When Your Uber goes Under
Posted on 19 June 2017
When I was stationed in Germany I heard the word Über for the first time. It denotes an outstanding or supreme person or thing, kind of like tremendous! Like so many of you, I have used the Uber Technologies ride-sharing app many times. The company has grown to meteoric heights (valued at $70B) since its inception in 2009 so imagine my surprise when I saw the front-page news on Tuesday stating that the CEO, Travis Kalanick, was taking a leave of absence due to a scathing report on the company’s dysfunctional behavior.

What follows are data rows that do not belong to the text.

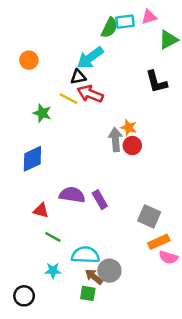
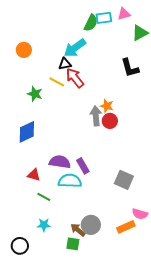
red arrow: (90, 94) -> (75, 78), turned 30
orange rectangle: (159, 242) -> (126, 227), moved
cyan semicircle: (85, 255) -> (70, 181), moved

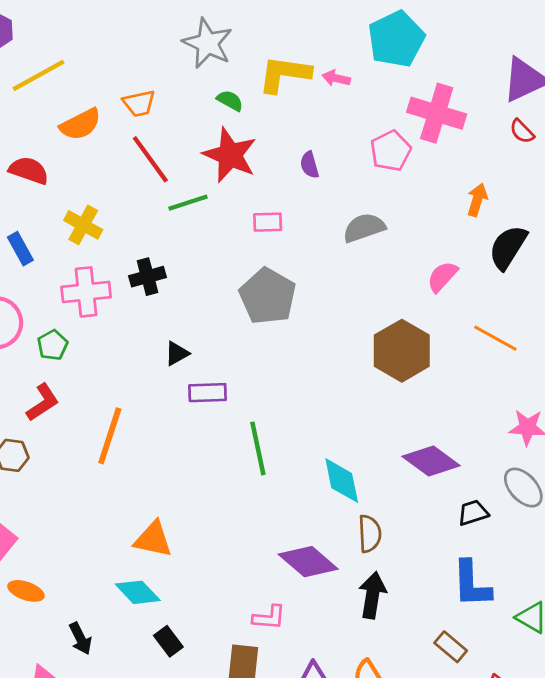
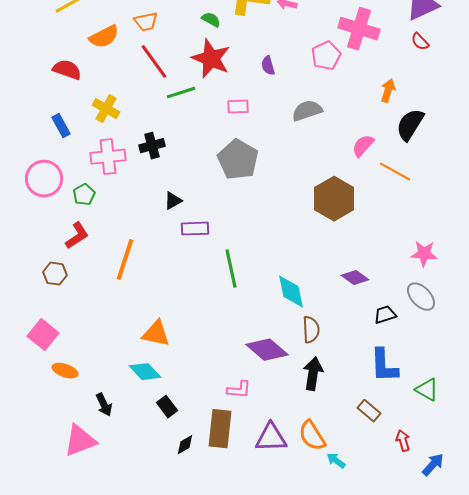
orange line: (495, 338) -> (395, 172), moved
purple diamond: (431, 461) -> (355, 278), size x0.7

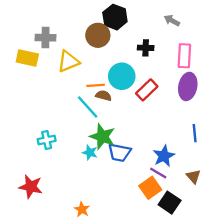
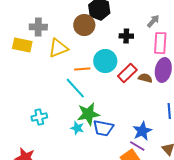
gray arrow: (172, 20) -> (153, 21), moved, turned 104
brown semicircle: (104, 96) -> (145, 78), moved
green star: (102, 137) -> (88, 114), turned -30

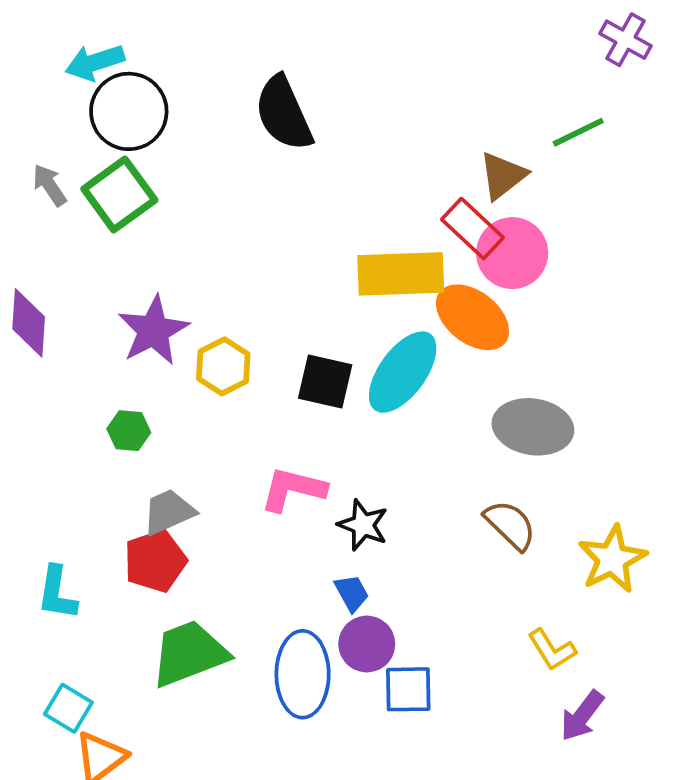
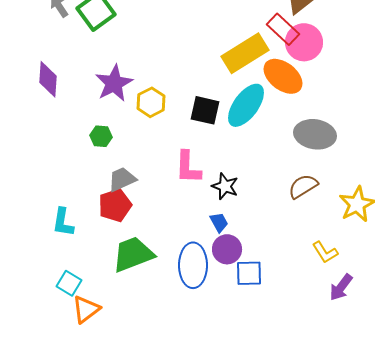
yellow rectangle: (401, 274) -> (245, 53), turned -30
pink L-shape: (293, 489) -> (188, 167), turned -102
brown semicircle: (510, 525) -> (303, 186), turned -76

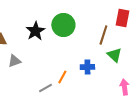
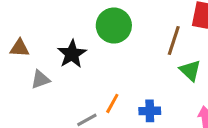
black star: (35, 31) -> (72, 54), moved
blue cross: (87, 67) -> (150, 111), moved

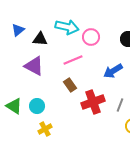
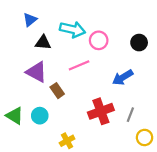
blue triangle: (18, 30) -> (30, 20), moved
brown rectangle: (70, 85) -> (57, 91), moved
yellow cross: (45, 129) -> (67, 141), moved

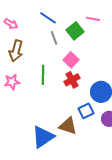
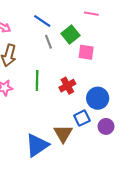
pink line: (93, 19) -> (91, 14), moved
pink square: (71, 60) -> (86, 52), moved, turned -35
brown triangle: (68, 126) -> (63, 134), turned 42

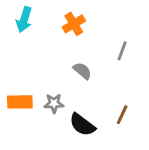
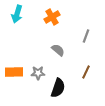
brown line: (122, 115) -> (86, 72), moved
black semicircle: (82, 125) -> (58, 88), turned -108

I’ve seen my share of “oh how the mighty have fallen” and been inside a few organizations when it happened. I had the honor of being interviewed on two nationally syndicated shows this past week to discuss this type of event from a leadership and ethics perspective. What happened at Uber isn’t just a “tech” company issue. It’s not about the industry; it’s about the individuals. Any company can fail when faced with insufficient leadership organizational culture dysfunction. I’ve worked in the military, semi-conductor, defense contracting, and publishing and there is always the risk of an organization falling, stalling or folding. The real issue is, how deeply rooted is the dysfunction and the character malformations? Can you make a rotten apple ripe again? Can you reestablish trust be rebuilding or do you have to start over?
Any “leader” who thinks they are too big to fail should not be at the helm. Statements such as this show a lack of humility, teachability, and realism; especially when issues have arisen due to leadership failures up and down the ranks. A company’s success and reputation rises and sets on its Board of Directors. The Board isn’t just advisors, they have a fiduciary and a global responsibility to do not only the best thing for the company and the shareholders, but the right thing from a global and human capital perspective. Although CEOs have their hands in day to day operations, it’s Boards who have their arms around the entire organization. I’ve consulted with several entities regarding how to ensure you have the right CEO and exemplary board members at the table. The most important thing for those in positions of leadership or governance to remember is the difference between Peace keeping (placating, moving the problem to another department) and Peacemaking – full disclosure, corrective action, and then restoration and healing.
When a company hits a crisis such as this, there are huge challenges to filling a leadership void with the right people. That is the quintessential issue at the heart of any entity, professional or personal. There’s a great book titled A Contrarians Guide to Leadership by Steven Sample, former President of USC. His point is to be aware of the tendency that A players hire A-, A- hire C’s and C’s hire F’s. So, you really have to monitor this. And I’m not talking merely about the brightest minds; we also must attract, select, train and retain the brightest hearts. Watch out for this insidious slide of talent hires. Make sure you have individuals that aren’t threatened by others who want to raise the bar on performance or adhere to standards.
One question asked during my interviews last week was, is this a problem of millennials managing millennials? Anytime you have someone supervising direct reports who has not been mentored or groomed in the art and science of leadership you are gambling with the integrity of your organization. If they have not learned followership, which I talk about in my book, A Message to Millennials, they have not had the chance to develop and mature in terms of character, empathy, conscientiousness and ethics. Hence, it’s not generational. Without foundational training and effective checks and balances, you are bound to have issues no matter what the generation.
What happened at Uber is actually the norm for any organization that goes through explosive growth. The problem is they didn’t root out the bad habits which then became the normalized culture of the company. Read the Parable of the Mustard Seed in the Gospels. It talks about the smallest seed and how it rapidly becomes the biggest tree. When you experience growth, especially explosive growth, you attract a great deal of positive talents and a great deal of undesirable behaviors. There’s an old adage: new levels, new devils. Corporate structures breed and hide many types of dysfunctional behaviors. That’s why it’s critical you make sure the lines of accountability are clear, strong and binding to everyone within the organization. Noel Coward has one of my favorite quotes: “The higher the building, the lower the morals.” Before you think that bigger is automatically better or automatically attracts a better caliber and character of leaders, think again.
I highlighted the role of the board and CEO in setting and enforcing the culture, but this responsibility also falls squarely on middle management. The CEO can’t be everywhere. They are working on the business, not in the business. They need to implicitly trust that the individuals they leave the tactical day-to-day operations to have their backs and will do the right thing. In military speak, this is your rear echelon. And you can lose the battle if they don’t have it together. You have to trust them and they have to trust you since you’re in it together. If you don’t have this consensus, you’re going to have sabotage no matter how brilliant or lucrative the vision. One piece of my doctoral research is taking basic Ethical Decision-making models to a better place. It’s called sensemaking, and it’s a great tool especially in today’s world of flattened hierarchies, transparent operations, diverse employees and globalization.
Bottom line: Controlled growth coupled with a high caliber of mature, discerning managers at all levels is essential for any organization. An exemplary board that provides the guard rails and freedom for the CEO to maneuver the business is also a must. And never forget that the love of money drives people to do bad things; and when you want it bad, that’s how you get it.